> _DATA EXCERPTS_
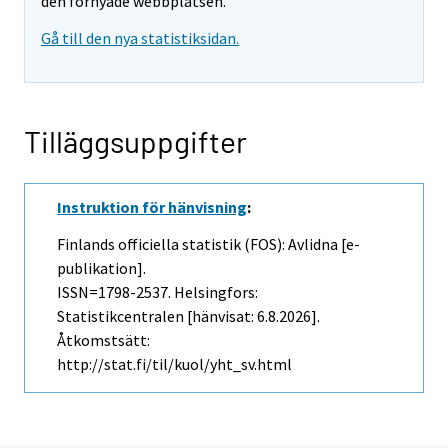
den förnyade webbplatsen.
Gå till den nya statistiksidan.
Tilläggsuppgifter
Instruktion för hänvisning
:
Finlands officiella statistik (FOS): Avlidna [e-
publikation].
ISSN=1798-2537. Helsingfors:
Statistikcentralen [hänvisat: 6.8.2026].
Åtkomstsätt:
http://stat.fi/til/kuol/yht_sv.html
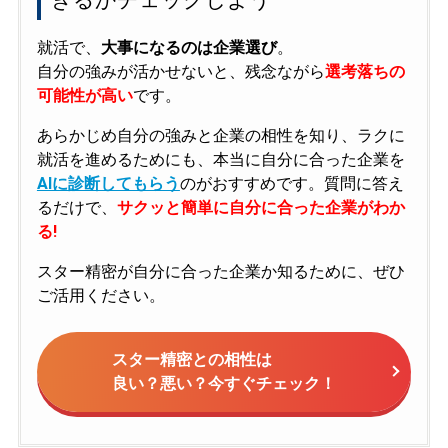
就活で、
大事になるのは企業選び
。
自分の強みが活かせないと、残念ながら
選考落ちの
可能性が高い
です。
あらかじめ自分の強みと企業の相性を知り、ラクに
就活を進めるためにも、本当に自分に合った企業を
AIに診断してもらう
のがおすすめです。質問に答え
るだけで、
サクッと簡単に自分に合った企業がわか
る!
スター精密が自分に合った企業か知るために、ぜひ
ご活用ください。
スター精密との相性は
良い？悪い？今すぐチェック！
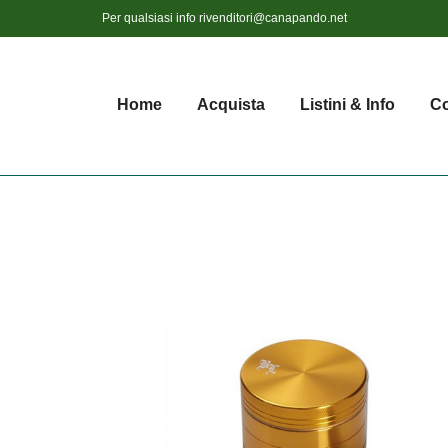
Per qualsiasi info
rivenditori@canapando.net
Home
Acquista
Listini & Info
Co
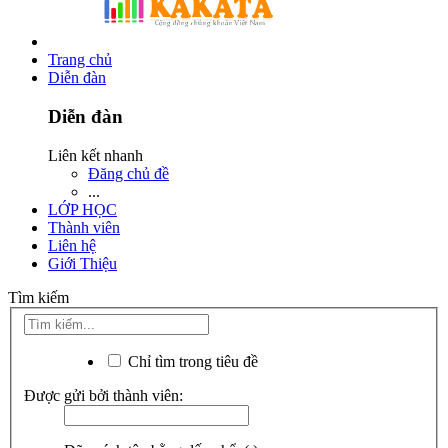
Trang chủ
Diễn đàn
Diễn đàn
Liên kết nhanh
Đăng chủ đề
...
LỚP HỌC
Thành viên
Liên hệ
Giới Thiệu
Tìm kiếm
Chỉ tìm trong tiêu đề
Được gửi bởi thành viên:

> _YOUR TASK_
Copy the listing above in full and exactly, but omit each picture that it holds.

> _RESULT_
den förnyade webbplatsen.
Gå till den nya statistiksidan.
Tilläggsuppgifter
Instruktion för hänvisning
:
Finlands officiella statistik (FOS): Avlidna [e-
publikation].
ISSN=1798-2537. Helsingfors:
Statistikcentralen [hänvisat: 6.8.2026].
Åtkomstsätt:
http://stat.fi/til/kuol/yht_sv.html
就活で、
大事になるのは企業選び
。
自分の強みが活かせないと、残念ながら
選考落ちの
可能性が高い
です。
あらかじめ自分の強みと企業の相性を知り、ラクに
就活を進めるためにも、本当に自分に合った企業を
AIに診断してもらう
のがおすすめです。質問に答え
るだけで、
サクッと簡単に自分に合った企業がわか
る!
スター精密が自分に合った企業か知るために、ぜひ
ご活用ください。
スター精密との相性は
良い？悪い？今すぐチェック！
Per qualsiasi info
rivenditori@canapando.net
Home
Acquista
Listini & Info
Co
Trang chủ
Diễn đàn
Diễn đàn
Liên kết nhanh
Đăng chủ đề
...
LỚP HỌC
Thành viên
Liên hệ
Giới Thiệu
Tìm kiếm
Chỉ tìm trong tiêu đề
Được gửi bởi thành viên:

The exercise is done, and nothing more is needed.